Posiblemente debajo de este desajuste hay condicionantes anatómicos, genéticos, fisiológicos, etc., pero en el fondo, es el efecto secundario de poner al limite el Sistema Nervioso Central desde el punto de vista del control motor. A nivel motor, lo que hace el músico es tan complejo y son unos movimientos tan finos, que tiene el riesgo de desarrollar una Distonía Focal.

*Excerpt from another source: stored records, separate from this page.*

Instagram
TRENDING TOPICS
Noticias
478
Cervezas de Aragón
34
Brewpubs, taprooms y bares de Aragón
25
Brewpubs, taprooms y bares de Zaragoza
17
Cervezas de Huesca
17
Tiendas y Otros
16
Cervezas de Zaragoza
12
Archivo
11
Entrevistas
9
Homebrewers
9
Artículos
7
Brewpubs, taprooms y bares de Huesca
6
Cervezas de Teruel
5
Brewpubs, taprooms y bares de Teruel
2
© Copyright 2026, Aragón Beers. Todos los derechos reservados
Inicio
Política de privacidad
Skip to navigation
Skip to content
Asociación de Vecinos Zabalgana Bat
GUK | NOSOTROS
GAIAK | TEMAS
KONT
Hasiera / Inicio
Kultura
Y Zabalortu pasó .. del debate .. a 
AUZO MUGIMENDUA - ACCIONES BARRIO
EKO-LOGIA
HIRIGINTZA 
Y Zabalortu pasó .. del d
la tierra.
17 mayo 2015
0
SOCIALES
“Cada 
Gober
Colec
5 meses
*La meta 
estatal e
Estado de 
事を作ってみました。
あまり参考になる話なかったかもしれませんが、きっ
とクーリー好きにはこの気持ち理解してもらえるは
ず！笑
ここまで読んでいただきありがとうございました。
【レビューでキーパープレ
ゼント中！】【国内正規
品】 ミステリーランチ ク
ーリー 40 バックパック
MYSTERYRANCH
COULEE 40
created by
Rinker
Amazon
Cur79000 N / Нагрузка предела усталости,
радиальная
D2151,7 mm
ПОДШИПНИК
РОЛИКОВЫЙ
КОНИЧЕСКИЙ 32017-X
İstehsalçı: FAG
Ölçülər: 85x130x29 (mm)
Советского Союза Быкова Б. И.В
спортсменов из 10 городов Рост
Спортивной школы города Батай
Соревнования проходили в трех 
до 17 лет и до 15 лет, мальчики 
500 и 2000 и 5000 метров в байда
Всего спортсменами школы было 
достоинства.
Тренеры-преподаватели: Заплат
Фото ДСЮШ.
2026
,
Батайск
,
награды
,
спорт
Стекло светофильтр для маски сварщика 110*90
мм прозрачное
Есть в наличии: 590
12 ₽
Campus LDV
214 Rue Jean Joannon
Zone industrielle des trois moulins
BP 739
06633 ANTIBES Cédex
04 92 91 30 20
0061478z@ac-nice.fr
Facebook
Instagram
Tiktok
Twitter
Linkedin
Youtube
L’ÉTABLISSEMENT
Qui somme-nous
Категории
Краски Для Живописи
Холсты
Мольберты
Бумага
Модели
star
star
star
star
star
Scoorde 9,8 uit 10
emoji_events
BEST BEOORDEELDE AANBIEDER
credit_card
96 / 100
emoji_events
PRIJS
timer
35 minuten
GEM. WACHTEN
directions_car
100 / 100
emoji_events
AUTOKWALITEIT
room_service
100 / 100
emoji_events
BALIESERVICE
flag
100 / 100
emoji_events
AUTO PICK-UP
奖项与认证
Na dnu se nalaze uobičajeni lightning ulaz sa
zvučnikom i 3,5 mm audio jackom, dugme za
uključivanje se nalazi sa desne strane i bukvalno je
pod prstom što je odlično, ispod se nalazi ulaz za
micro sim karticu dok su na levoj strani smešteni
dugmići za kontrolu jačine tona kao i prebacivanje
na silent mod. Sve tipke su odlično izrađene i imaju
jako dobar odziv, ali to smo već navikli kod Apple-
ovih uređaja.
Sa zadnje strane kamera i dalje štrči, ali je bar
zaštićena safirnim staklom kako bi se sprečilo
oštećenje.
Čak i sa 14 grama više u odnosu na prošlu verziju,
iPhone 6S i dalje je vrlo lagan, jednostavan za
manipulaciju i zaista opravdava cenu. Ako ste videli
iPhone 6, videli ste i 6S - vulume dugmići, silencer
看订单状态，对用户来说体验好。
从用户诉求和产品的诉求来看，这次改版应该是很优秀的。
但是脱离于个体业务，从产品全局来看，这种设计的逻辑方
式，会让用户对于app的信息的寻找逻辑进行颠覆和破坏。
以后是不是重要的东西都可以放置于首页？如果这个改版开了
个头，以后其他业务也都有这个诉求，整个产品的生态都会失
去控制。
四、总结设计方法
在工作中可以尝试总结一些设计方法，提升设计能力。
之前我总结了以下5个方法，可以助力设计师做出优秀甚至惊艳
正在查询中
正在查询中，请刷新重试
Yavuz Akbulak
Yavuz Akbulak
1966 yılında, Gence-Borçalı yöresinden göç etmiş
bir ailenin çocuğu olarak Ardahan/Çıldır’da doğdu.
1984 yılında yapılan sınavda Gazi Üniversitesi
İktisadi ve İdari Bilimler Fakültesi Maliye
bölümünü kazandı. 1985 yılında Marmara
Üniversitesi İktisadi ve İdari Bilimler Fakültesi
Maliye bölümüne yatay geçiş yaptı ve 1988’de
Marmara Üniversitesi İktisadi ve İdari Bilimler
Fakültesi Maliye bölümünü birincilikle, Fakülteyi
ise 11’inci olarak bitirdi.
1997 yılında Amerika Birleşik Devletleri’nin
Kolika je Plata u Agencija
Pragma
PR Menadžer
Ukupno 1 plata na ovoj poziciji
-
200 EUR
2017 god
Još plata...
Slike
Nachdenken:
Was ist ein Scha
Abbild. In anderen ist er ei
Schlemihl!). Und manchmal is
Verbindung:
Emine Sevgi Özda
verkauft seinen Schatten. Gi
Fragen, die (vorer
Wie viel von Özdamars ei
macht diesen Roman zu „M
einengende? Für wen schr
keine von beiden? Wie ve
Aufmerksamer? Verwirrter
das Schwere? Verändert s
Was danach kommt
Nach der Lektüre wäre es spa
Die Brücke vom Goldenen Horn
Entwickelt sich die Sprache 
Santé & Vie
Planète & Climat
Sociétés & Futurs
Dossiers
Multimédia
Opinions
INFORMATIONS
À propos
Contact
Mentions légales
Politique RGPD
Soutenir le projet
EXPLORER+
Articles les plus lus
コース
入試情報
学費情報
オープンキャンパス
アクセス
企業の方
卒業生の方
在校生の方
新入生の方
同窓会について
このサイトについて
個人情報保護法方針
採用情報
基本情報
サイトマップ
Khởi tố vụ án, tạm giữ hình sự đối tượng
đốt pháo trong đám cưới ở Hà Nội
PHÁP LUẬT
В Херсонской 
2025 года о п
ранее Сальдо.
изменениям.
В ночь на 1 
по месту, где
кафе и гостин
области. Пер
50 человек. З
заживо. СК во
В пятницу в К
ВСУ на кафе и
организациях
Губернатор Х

Se manifiesta normalmente en músicos con un nivel alto, que se encuentran en los últimos años de la carrera (de estudio del instrumento), o en los primeros de su trayectoria profesional. Suele aparecer en un contexto de elevado estrés físico-psíquico, por ejemplo preparando un examen, una gira, una grabación, o incluso por desajustes personales como la separación de la pareja, la muerte de un familiar, etc.
El síntoma típico es que de pronto un día el músico nota que cuando hace un determinado pasaje, hay un dedo que no hace lo que ha de hacer. Un gesto que hasta ahora era automático y que no requería ningún tipo de atención, de pronto no reacciona como se esperaba. Por ejemplo en un determinado arpegio en la guitarra, un dedo queda encogido dentro de la mano, así que cuando voy a buscar la cuerda correspondiente, este dedo no esta en su sitio y no suena la cuerda. La aparición de los síntomas normalmente es progresiva, pero otras veces de un día para otro el problema aparece de manera muy acusada. A día de hoy y gracias a las investigaciones realizadas, se sabe que la Distonía Focal realmente no es un problema psicológico, sino un trastorno neurológico, aunque sus síntomas parezcan indicar un bloqueo.